━━━━━ Extracted entries ━━━━━

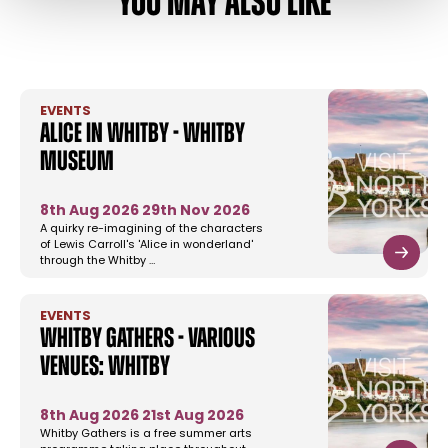
YOU MAY ALSO LIKE
EVENTS
Alice in Whitby - Whitby
Museum
8th Aug 2026
29th Nov 2026
A quirky re-imagining of the characters
of Lewis Carroll's 'Alice in wonderland'
through the Whitby …
EVENTS
Whitby Gathers - Various
Venues: Whitby
8th Aug 2026
21st Aug 2026
Whitby Gathers is a free summer arts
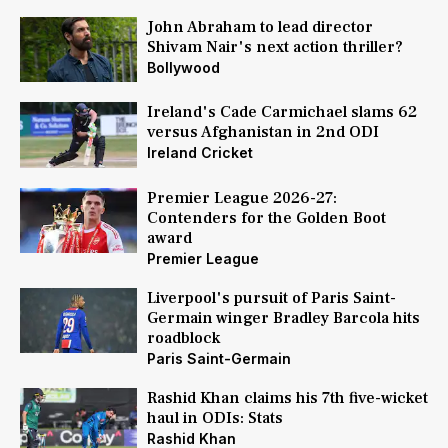
John Abraham to lead director
Shivam Nair's next action thriller?
Bollywood
Ireland's Cade Carmichael slams 62
versus Afghanistan in 2nd ODI
Ireland Cricket
Premier League 2026-27:
Contenders for the Golden Boot
award
Premier League
Liverpool's pursuit of Paris Saint-
Germain winger Bradley Barcola hits
roadblock
Paris Saint-Germain
Rashid Khan claims his 7th five-wicket
haul in ODIs: Stats
Rashid Khan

━━━━━

Output all of the data exactly. Skip the pictures.

YOU MAY ALSO LIKE
EVENTS
Alice in Whitby - Whitby
Museum
8th Aug 2026
29th Nov 2026
A quirky re-imagining of the characters
of Lewis Carroll's 'Alice in wonderland'
through the Whitby …
EVENTS
Whitby Gathers - Various
Venues: Whitby
8th Aug 2026
21st Aug 2026
Whitby Gathers is a free summer arts
John Abraham to lead director
Shivam Nair's next action thriller?
Bollywood
Ireland's Cade Carmichael slams 62
versus Afghanistan in 2nd ODI
Ireland Cricket
Premier League 2026-27:
Contenders for the Golden Boot
award
Premier League
Liverpool's pursuit of Paris Saint-
Germain winger Bradley Barcola hits
roadblock
Paris Saint-Germain
Rashid Khan claims his 7th five-wicket
haul in ODIs: Stats
Rashid Khan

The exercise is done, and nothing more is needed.